Instructions to follow: Read the records below and copy each line that contains "label".

------ Information provided ------

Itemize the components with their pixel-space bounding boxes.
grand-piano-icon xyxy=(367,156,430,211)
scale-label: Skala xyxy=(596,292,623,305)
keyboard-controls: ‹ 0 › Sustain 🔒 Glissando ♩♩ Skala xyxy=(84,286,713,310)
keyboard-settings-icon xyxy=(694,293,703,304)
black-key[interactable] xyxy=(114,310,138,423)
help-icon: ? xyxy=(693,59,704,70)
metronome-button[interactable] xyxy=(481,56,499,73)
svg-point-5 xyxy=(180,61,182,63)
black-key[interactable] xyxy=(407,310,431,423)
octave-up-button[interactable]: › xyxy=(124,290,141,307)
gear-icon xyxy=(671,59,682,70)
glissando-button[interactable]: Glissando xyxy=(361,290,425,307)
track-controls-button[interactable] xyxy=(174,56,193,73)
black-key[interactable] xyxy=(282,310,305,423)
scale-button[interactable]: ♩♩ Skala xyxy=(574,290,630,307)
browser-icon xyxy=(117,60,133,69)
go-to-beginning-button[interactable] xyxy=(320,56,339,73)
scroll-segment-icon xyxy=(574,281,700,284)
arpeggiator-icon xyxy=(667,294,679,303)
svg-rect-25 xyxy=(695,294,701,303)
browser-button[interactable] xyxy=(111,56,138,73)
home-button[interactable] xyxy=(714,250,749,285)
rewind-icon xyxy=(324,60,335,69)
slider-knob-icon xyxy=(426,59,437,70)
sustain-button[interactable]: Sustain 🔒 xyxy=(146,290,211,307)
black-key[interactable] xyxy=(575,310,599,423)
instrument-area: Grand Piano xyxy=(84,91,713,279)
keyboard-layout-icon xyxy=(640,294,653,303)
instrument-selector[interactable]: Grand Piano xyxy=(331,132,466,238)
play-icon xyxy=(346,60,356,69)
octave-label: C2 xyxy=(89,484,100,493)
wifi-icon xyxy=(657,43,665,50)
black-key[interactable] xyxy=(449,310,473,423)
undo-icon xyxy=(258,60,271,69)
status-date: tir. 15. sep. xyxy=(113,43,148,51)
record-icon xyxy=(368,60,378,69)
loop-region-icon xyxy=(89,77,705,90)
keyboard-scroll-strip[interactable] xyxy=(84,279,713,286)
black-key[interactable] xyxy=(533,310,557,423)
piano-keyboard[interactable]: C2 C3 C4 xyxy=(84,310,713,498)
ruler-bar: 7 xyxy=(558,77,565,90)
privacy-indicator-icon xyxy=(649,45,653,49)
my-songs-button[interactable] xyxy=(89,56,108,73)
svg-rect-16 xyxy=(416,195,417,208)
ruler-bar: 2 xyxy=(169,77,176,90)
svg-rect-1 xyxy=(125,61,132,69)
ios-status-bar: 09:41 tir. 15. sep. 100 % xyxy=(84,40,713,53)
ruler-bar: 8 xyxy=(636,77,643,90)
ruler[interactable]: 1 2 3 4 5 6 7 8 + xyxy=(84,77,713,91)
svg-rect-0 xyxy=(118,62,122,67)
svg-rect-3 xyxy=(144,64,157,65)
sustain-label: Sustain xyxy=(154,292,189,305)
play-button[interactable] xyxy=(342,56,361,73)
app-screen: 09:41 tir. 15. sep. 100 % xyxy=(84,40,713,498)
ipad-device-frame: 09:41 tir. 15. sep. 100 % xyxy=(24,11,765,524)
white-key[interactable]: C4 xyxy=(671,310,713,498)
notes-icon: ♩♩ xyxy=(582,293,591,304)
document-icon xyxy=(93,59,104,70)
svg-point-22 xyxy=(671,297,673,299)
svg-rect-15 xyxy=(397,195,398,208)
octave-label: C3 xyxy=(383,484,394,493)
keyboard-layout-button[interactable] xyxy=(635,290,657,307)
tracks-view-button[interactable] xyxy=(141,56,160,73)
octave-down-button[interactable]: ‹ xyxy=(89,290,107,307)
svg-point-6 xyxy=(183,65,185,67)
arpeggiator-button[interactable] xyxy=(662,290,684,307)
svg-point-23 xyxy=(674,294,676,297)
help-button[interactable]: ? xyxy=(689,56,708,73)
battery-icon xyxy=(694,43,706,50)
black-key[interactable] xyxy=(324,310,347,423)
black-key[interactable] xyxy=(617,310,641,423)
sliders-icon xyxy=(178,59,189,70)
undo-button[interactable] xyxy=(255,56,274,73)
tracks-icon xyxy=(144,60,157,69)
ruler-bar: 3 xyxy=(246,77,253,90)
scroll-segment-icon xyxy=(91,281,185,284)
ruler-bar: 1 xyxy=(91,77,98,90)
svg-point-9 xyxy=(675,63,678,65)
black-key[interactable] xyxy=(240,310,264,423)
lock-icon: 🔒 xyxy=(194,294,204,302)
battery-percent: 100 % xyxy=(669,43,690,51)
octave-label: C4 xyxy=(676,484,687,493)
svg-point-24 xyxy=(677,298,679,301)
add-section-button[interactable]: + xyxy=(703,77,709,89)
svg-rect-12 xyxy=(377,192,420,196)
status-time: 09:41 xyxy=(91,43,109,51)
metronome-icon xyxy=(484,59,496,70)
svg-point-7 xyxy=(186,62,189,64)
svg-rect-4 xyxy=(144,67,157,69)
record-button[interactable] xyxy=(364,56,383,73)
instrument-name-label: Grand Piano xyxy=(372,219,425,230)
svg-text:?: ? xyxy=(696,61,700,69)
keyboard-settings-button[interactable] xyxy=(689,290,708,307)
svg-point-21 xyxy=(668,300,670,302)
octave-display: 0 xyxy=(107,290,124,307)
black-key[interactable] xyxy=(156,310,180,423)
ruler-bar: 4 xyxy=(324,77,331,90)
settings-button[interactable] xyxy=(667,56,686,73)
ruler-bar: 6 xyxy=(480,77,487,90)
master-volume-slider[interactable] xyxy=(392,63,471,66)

------

Solution to this exercise:
scale-label: Skala xyxy=(596,292,623,305)
octave-label: C2 xyxy=(89,484,100,493)
sustain-label: Sustain xyxy=(154,292,189,305)
octave-label: C3 xyxy=(383,484,394,493)
octave-label: C4 xyxy=(676,484,687,493)
instrument-name-label: Grand Piano xyxy=(372,219,425,230)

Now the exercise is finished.